01:00 AM EST on Sunday, December 21, 2008

By Linda Borg

Journal Staff Writer

Oretha Tarr, 21, has been in the United States for 5 1/2 years, after fleeing Liberia in the wake of civil unrest. With the help of her teacher Betsy McNeil, she has raised over $500 to send her four brothers to school in Liberia.


The Providence Journal / Frieda Squires

PROVIDENCE — Sometimes, the simplest gift is the gift of friendship.

Last year, Oretha Tarr, a teenager who fled the carnage in Liberia, was about to turn 20 years old. Betsy McNeil, one of her teachers at E{+3} Academy, had become fond of Tarr and wanted to buy her something special. She bought her a Roca Wear coat from Marshalls.

The next day, Tarr walked up to McNeil and burst into tears.

“I looked at that beautiful coat,” Tarr said last week, “and I knew it could have sent one of my brothers to school for the whole year.”

The coat cost $119.

McNeil was dumbstruck. She realized that she had no idea what life was like for so many children in Liberia. Although the 20-year civil war is finally over, the bloodshed has left the country and many of its inhabitants in ruins. Liberia’s infrastructure is in tatters and its public schools are accessible only to children whose parents can pay to send them.

“It was an incredible eye-opener,” McNeil said.

Hmmmm. One year of school for the cost of a designer coat, she thought. McNeil decided to do something and dashed out an e-mail asking friends and colleagues for donations to send Tarr’s four siblings to school. The request also went out to the members of Grace Episcopal Church in North Attleboro, where McNeil is a parishioner.

This fall, McNeil and Tarr mailed $300 to Tarr’s mother, who lives in a village without electricity not far from Monrovia, the capital. Then, Oretha made a call home.

“It was night in Liberia and her mother had to find a candle to see and a pen to write,” McNeil recalled. “Despite a language barrier, her mother spoke to me and asked that I thank everyone who helped. She said God would give back to us. She was crying.”

Since then, the two women have raised an additional $250, which they plan to send soon to Liberia. The friendship with Tarr has blossomed into a long-distance friendship with her father, a reporter for Liberia’s only free radio station.

“Sister Betsy,” Tarr’s father, Wellington Geevon-Smith wrote recently, “I always feel some sense of humanity each time I read an e-mail from you. For someone who is thousands of miles away to demonstrate such concern for others is so amazing. It is only God that can reward the person.”

Tarr, now 21, seems remarkably untouched by the trauma that roiled her childhood. She is attuned to the feelings of others, especially those students who are wounded in some way.

Tarr was 7 years old when the rebels attacked her village on the outskirts of Monrovia. Although the villagers fled to the country, not everyone made it out alive. Her grandfather was murdered before her eyes, his throat slashed.

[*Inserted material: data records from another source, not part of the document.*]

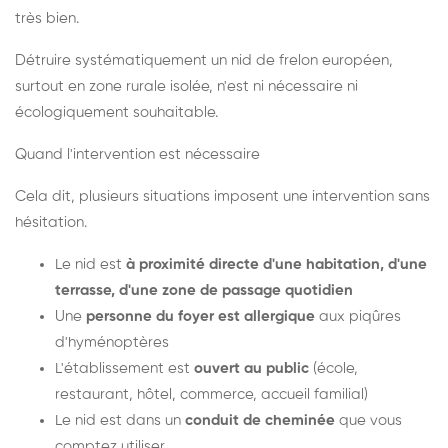
très bien.
Détruire systématiquement un nid de frelon européen,
surtout en zone rurale isolée, n'est ni nécessaire ni
écologiquement souhaitable.
Quand l'intervention est nécessaire
Cela dit, plusieurs situations imposent une intervention sans
hésitation.
Le nid est
à proximité directe d'une habitation, d'une
terrasse, d'une zone de passage quotidien
Une
personne du foyer est allergique
aux piqûres
d'hyménoptères
L'établissement est
ouvert au public
(école,
restaurant, hôtel, commerce, accueil familial)
Le nid est dans un
conduit de cheminée
que vous
comptez utiliser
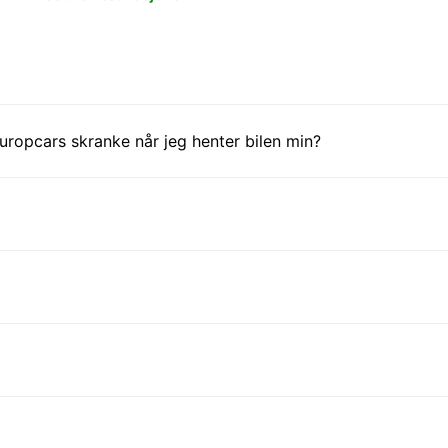
ropcars skranke når jeg henter bilen min?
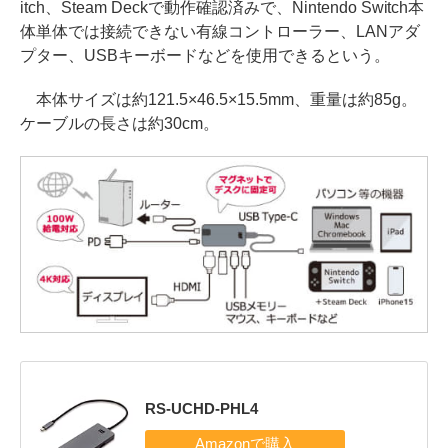
itch、Steam Deckで動作確認済みで、Nintendo Switch本
体単体では接続できない有線コントローラー、LANアダ
プター、USBキーボードなどを使用できるという。
本体サイズは約121.5×46.5×15.5mm、重量は約85g。
ケーブルの長さは約30cm。
RS-UCHD-PHL4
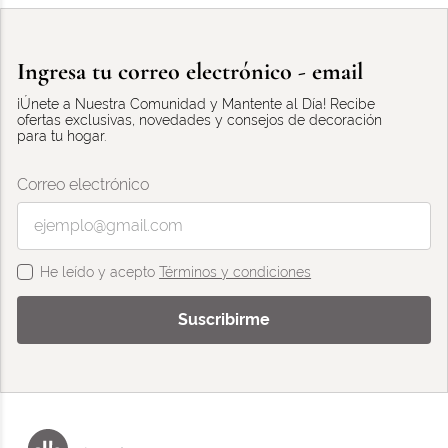
Ingresa tu correo electrónico - email
¡Únete a Nuestra Comunidad y Mantente al Día! Recibe
ofertas exclusivas, novedades y consejos de decoración
para tu hogar.
Correo electrónico
He leído y acepto
Términos y condiciones
Suscribirme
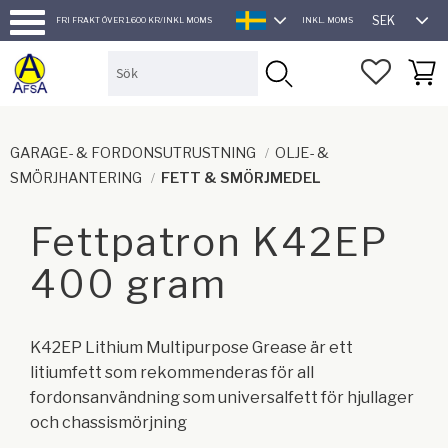
SEK
FRI FRAKT ÖVER 1.600 KR/INKL MOMS
INKL. MOMS
SVENSKA
Meny
FAVORI
KUND
GARAGE- & FORDONSUTRUSTNING
OLJE- &
SMÖRJHANTERING
FETT & SMÖRJMEDEL
Fettpatron K42EP
400 gram
K42EP Lithium Multipurpose Grease är ett
litiumfett som rekommenderas för all
fordonsanvändning som universalfett för hjullager
och chassismörjning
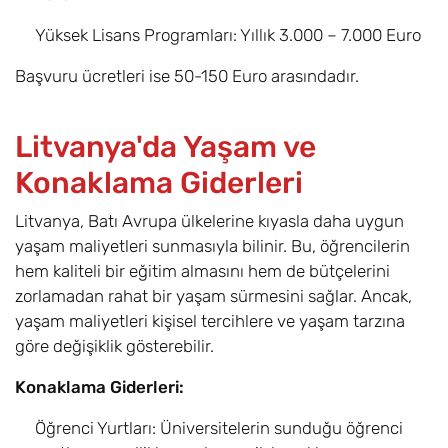
Yüksek Lisans Programları: Yıllık 3.000 – 7.000 Euro
Başvuru ücretleri ise 50-150 Euro arasındadır.
Litvanya'da Yaşam ve
Konaklama Giderleri
Litvanya, Batı Avrupa ülkelerine kıyasla daha uygun
yaşam maliyetleri sunmasıyla bilinir. Bu, öğrencilerin
hem kaliteli bir eğitim almasını hem de bütçelerini
zorlamadan rahat bir yaşam sürmesini sağlar. Ancak,
yaşam maliyetleri kişisel tercihlere ve yaşam tarzına
göre değişiklik gösterebilir.
Konaklama Giderleri:
Öğrenci Yurtları: Üniversitelerin sunduğu öğrenci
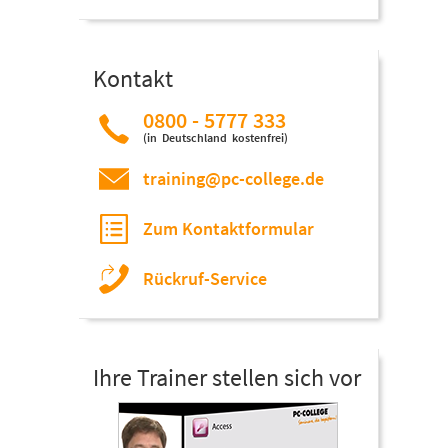
Kontakt
0800 - 5777 333
(in Deutschland kostenfrei)
training@pc-college.de
Zum Kontaktformular
Rückruf-Service
Ihre Trainer stellen sich vor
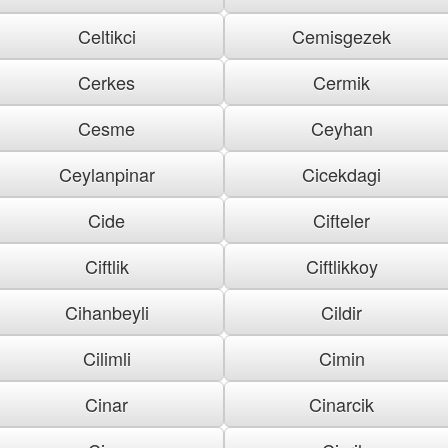
Celtikci
Cemisgezek
Cerkes
Cermik
Cesme
Ceyhan
Ceylanpinar
Cicekdagi
Cide
Cifteler
Ciftlik
Ciftlikkoy
Cihanbeyli
Cildir
Cilimli
Cimin
Cinar
Cinarcik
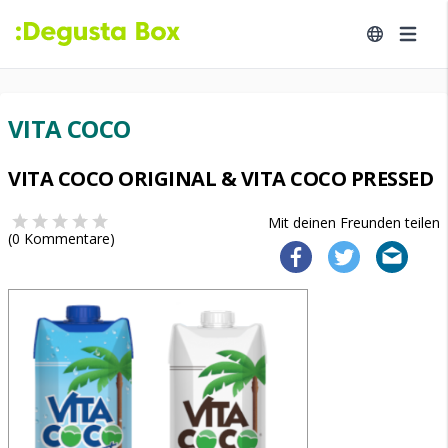
VITA COCO
VITA COCO ORIGINAL & VITA COCO PRESSED
Mit deinen Freunden teilen
(
0
Kommentare)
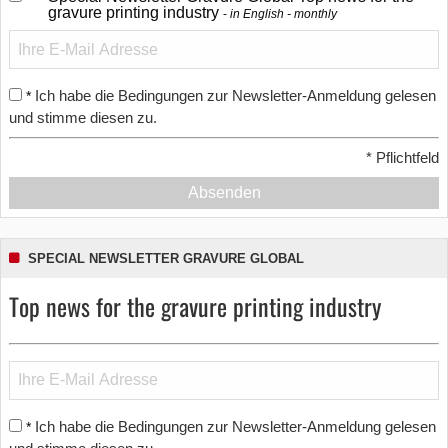
gravure printing industry
in English - monthly
Ich habe die Bedingungen zur Newsletter-Anmeldung gelesen
*
und stimme diesen zu.
*
Pflichtfeld
Absenden
SPECIAL NEWSLETTER GRAVURE GLOBAL
Top news for the gravure printing industry
Ich habe die Bedingungen zur Newsletter-Anmeldung gelesen
*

“For many days, my family and I went to bed hungry,” she wrote in a school journal. “We slept in the middle of the forest for months because we were hiding from the rebels.”

In 2000, Tarr and her father escaped to Ghana, where she spent two years in a refugee camp. It was the last time she saw her mother or her four half-brothers. Four years ago, she came to the United States. Today, she lives with an uncle in Providence.

Although she is safe now, Tarr said she can never make up those “lost years” when her childhood was put on hold: “Because of the years lost to the civil war, I am in the tenth grade while other children my age are in college.”

Today, the two women marvel at what they have found in each other.

“When I look at Oretha,” McNeil said, “I see the Holy Spirit in her face.”